Jack didn’t answer. Eric was right. In his previous cases, either the victim knew her stalker all too well, or the stalker had already turned violent and the vic was dead.

“So, you don’t know who the stalker is, where he is, how closely he watches her or her house. You can tell, you know.”

“Tell what?”

“When two people are in an intimate relationship. If your stalker is obsessed with your vic, he’ll be at
tuned to every breath she takes. He’ll know if she’s—”

“Crap, Baldwyn. Are you deliberately screwing with my head?”

“Not at all. Come on, Ice Man. Anything to catch the killer, right?”

“I’ll make it work,” he said hoarsely, as an unwanted vision rose in his brain: Holly’s hair spread across his pillow and her perfect breasts bared to his touch.

“What about the items the UnSub chose? What’s he going to go after next?”

“I’ve studied the list. It’s obvious he’s preparing a place for them to be together. A love nest.”

The words hit Jack like a punch to the stomach. He’d expected Eric to say exactly that, so why the instantaneous adrenaline reaction? Why the barely controllable urge to break something?

“What?” He’d missed Eric’s last remark.

“I said, I’d expect something virginal, but he’s already got that white nightgown. So maybe symbolic of a wedding? A bridal veil or gown? Or if nothing else, her wedding pictures with the dead husband cut out.”

Apprehension sliced through Jack. “You think he’s escalating that fast?”

“You showing up unexpectedly married to her may have disrupted his plans by a year or more. He could strike at any time.”

Jack rubbed his jaw. “Good. Do me a favor will you? Tell Nat to check Theodore ‘T-Bone’ Polk.”

“T-Bone?” Eric sounded amused.

“Jack?” It was Holly, calling his name through the screen door.

He froze. “Yeah. Tell Nat to run him. I’ll talk to you later, kid.” He pocketed his phone.

“Ready to start dinner?” he said, trying for casual but coming off hard.

Holly stood haloed by the light from the kitchen.

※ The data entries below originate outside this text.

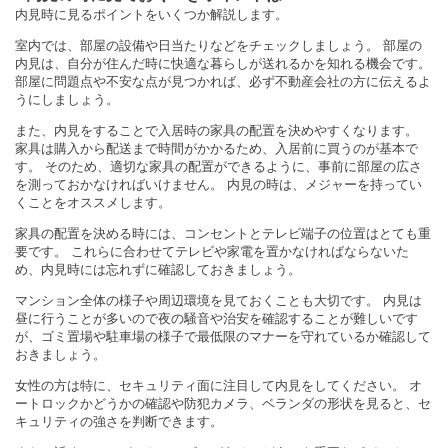
内見時に見るポイントをいくつか解説します。
室内では、部屋の設備や日当たりなどをチェックしましょう。 部屋の
内見は、自分が住んだ時に快適な暮らしが送れるかを知れる機会です。
部屋に問題点や不安な点が見つかれば、必ず不動産会社の方に伝えるよ
うにしましょう。
また、内見をすることで入居時の家具の配置を決めやすくなります。
家具は購入から配送まで時間がかかるため、入居前に買うのが基本で
す。 そのため、適切な家具の配置ができるように、事前に部屋の広さ
を測っておかなければいけません。 内見の時は、メジャーを持ってい
くことをオススメします。
家具の配置を決める時には、コンセントとテレビ端子の位置はとても重
要です。 これらに合わせてテレビや家電を置かなければならないた
め、内見時には忘れずに確認しておきましょう。
マンション全体の様子や周辺環境を見ておくことも大切です。 内見は
昼に行うことが多いので夜の騒音や治安を確認することが難しいです
が、ゴミ置場や駐車場の様子で最低限のマナーを守れているか確認して
おきましょう。
女性の方は特に、セキュリティ面に注目して内見をしてください。 オ
ートロックかどうかの確認や防犯カメラ、ベランダの形状を見ると、セ
キュリティの強さを判断できます。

Jack couldn’t take his eyes off her. The backlighting accentuated her slim, toned body. The ache of desire that hadn’t gone away since their encounter on the porch flared, fueled by Eric’s words.

“Well, around here, unless you dress up and go to a fine restaurant it’s called supper, but yes,” she said, a smile in her voice. “You promised me great tricks with chicken. Come on in and have some iced tea. You’re probably getting eaten up by mosquitoes out there.”

As if conjured by her voice, a place on his neck began to itch. He slapped at it, cursing quietly at himself, at the UnSub, at whatever strange power Holly held over him that made the thought of making love with her unendurably attractive and scared him more than the worst foe he’d ever faced.

If Eric was right—and Jack hadn’t seen him wrong yet—then the stalker was watching their every move, and escalating fast.

What the hell was Jack supposed to do now? Seduce his wife to catch her stalker?

Chapter Seven

After a strained dinner, during which Aunt Bode mumbled incoherently and hardly ate anything and Uncle Virgil seemed distracted, Holly and Jack had washed the dishes.

“We’re all done cleaning up the kitchen,” Holly said, kissing her great-uncle’s cheek. “We’re going to go. We didn’t get much sleep last night.” Realizing what she’d said, she rushed to explain. “I mean, getting in late from the airport and getting Jack settled.”

She rubbed her temple. The migraine medicine she’d taken was making it hard to think, and everything she said seemed colored by the memory of Jack’s arms encircling her and his kisses tantalizing the sensitive skin of her neck.

“You’ll call the Home Health Agency tomorrow?”

She nodded wearily. “I’ll check with them first thing in the morning.”

“Thanks for cooking supper, Jack. That was good chicken. Even Bode ate a few bites.”